- Task details -
Give back exactly the stretch of data below from the line holding "visualizzazione di pubblicità" through the line holding "могут находиться в", both ends included, and leave the remaining lines out.

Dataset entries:
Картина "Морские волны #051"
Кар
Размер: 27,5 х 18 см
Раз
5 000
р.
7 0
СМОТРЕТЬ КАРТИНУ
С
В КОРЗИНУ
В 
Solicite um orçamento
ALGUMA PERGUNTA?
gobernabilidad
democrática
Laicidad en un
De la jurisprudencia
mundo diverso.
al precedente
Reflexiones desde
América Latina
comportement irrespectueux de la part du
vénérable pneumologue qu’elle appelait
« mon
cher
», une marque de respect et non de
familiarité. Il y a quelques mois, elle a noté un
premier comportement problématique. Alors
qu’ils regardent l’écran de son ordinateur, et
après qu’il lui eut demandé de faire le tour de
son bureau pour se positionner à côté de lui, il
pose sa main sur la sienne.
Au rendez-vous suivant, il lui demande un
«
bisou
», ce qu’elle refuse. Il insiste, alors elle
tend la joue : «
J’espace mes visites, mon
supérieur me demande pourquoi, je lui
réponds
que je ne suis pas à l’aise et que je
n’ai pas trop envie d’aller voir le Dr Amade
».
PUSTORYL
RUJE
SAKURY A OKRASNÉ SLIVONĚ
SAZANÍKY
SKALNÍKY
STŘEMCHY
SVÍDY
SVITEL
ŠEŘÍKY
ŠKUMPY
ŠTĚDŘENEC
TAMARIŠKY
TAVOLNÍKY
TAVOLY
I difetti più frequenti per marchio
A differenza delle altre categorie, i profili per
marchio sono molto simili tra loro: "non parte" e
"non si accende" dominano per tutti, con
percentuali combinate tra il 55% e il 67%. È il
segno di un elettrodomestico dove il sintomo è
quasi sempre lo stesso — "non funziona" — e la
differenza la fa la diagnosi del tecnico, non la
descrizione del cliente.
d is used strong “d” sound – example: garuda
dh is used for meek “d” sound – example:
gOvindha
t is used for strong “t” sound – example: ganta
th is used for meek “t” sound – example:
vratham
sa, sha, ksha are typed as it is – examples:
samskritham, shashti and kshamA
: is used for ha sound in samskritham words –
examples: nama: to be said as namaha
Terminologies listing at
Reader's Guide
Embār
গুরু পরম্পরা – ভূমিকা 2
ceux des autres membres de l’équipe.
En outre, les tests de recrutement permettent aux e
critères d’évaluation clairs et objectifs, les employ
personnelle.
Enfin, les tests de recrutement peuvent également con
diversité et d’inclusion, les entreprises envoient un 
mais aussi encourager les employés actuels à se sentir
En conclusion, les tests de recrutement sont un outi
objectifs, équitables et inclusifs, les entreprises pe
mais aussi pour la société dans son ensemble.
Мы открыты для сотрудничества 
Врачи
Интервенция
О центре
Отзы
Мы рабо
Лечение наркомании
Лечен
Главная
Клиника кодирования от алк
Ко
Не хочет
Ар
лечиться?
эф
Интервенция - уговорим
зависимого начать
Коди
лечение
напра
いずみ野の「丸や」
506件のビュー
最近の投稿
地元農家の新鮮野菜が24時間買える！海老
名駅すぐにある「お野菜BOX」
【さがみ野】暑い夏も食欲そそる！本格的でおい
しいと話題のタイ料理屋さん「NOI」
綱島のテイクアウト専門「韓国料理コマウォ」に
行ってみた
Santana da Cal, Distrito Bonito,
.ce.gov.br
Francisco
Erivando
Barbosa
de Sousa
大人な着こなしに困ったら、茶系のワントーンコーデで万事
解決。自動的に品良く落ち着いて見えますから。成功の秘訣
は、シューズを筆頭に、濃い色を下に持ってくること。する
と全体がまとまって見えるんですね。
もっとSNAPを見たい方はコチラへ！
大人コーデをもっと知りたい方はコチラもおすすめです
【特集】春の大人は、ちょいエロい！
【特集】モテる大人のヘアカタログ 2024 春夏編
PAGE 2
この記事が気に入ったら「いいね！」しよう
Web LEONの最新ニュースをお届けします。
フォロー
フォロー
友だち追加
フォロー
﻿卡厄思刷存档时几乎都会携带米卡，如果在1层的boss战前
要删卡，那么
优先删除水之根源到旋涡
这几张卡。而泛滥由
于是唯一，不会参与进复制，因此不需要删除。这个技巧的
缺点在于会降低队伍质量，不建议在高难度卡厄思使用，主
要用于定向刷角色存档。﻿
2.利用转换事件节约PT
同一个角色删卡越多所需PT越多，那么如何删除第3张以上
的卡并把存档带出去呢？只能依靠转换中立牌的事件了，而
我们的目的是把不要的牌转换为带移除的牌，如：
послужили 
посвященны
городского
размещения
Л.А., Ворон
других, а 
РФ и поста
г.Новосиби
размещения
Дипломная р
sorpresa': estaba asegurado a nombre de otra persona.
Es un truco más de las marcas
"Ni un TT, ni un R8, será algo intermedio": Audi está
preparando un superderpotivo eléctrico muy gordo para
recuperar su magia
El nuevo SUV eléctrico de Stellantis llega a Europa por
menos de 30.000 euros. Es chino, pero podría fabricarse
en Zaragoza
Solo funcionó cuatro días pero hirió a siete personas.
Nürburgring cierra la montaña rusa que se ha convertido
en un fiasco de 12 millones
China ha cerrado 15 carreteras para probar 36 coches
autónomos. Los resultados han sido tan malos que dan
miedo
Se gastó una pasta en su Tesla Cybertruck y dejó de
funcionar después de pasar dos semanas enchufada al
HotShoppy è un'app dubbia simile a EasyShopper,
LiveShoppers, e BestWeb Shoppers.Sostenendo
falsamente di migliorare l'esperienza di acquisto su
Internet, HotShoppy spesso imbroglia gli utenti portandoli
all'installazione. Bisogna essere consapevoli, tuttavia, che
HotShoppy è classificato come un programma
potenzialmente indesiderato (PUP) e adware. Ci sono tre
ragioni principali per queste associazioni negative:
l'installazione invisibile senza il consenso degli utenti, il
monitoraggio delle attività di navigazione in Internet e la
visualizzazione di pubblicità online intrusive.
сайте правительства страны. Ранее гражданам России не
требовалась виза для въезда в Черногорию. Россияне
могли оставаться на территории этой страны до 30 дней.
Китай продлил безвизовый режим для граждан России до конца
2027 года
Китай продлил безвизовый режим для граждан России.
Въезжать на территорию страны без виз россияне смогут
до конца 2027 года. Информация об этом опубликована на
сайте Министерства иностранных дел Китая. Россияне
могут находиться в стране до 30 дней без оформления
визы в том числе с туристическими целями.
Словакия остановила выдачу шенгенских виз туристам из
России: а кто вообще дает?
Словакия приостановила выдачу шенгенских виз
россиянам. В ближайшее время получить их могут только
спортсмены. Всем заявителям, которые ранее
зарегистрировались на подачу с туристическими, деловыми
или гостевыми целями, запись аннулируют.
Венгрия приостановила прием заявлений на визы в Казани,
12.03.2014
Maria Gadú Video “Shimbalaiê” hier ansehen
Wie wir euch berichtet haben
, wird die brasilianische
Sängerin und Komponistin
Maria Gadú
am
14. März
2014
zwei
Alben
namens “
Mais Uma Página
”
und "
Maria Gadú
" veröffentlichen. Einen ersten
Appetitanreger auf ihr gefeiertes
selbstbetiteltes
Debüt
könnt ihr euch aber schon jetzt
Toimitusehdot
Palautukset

- Finished task -
visualizzazione di pubblicità online intrusive.
сайте правительства страны. Ранее гражданам России не
требовалась виза для въезда в Черногорию. Россияне
могли оставаться на территории этой страны до 30 дней.
Китай продлил безвизовый режим для граждан России до конца
2027 года
Китай продлил безвизовый режим для граждан России.
Въезжать на территорию страны без виз россияне смогут
до конца 2027 года. Информация об этом опубликована на
сайте Министерства иностранных дел Китая. Россияне
могут находиться в стране до 30 дней без оформления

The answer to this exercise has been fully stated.